*Directions for this task*
The response must reproduce exactly every line of the material below holding the word "Spinoza".

--- Dataset records Enclosed Below ---

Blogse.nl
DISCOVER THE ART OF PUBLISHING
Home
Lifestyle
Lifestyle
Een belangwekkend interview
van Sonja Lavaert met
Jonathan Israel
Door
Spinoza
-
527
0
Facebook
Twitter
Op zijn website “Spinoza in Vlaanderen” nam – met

--- End of Enclosed Dataset records ---
--- Dataset records Enclosed Below ---

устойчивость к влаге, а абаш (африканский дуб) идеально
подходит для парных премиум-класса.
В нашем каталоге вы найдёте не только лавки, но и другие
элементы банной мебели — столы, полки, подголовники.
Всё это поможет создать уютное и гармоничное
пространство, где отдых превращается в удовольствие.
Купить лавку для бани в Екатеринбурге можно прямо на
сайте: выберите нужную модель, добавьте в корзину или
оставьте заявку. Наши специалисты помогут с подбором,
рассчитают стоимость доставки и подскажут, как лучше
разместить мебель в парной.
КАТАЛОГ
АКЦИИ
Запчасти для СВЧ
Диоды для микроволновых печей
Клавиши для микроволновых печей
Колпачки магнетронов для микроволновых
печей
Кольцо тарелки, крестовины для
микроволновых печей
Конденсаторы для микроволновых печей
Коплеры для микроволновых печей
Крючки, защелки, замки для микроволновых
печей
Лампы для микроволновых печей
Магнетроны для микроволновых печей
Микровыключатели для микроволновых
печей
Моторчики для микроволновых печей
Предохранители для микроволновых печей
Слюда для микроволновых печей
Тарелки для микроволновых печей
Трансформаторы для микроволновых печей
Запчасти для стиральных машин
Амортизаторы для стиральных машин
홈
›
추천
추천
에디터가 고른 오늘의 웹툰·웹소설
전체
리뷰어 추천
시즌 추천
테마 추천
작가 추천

--- End of Enclosed Dataset records ---

*Reply*
Spinoza
Op zijn website “Spinoza in Vlaanderen” nam – met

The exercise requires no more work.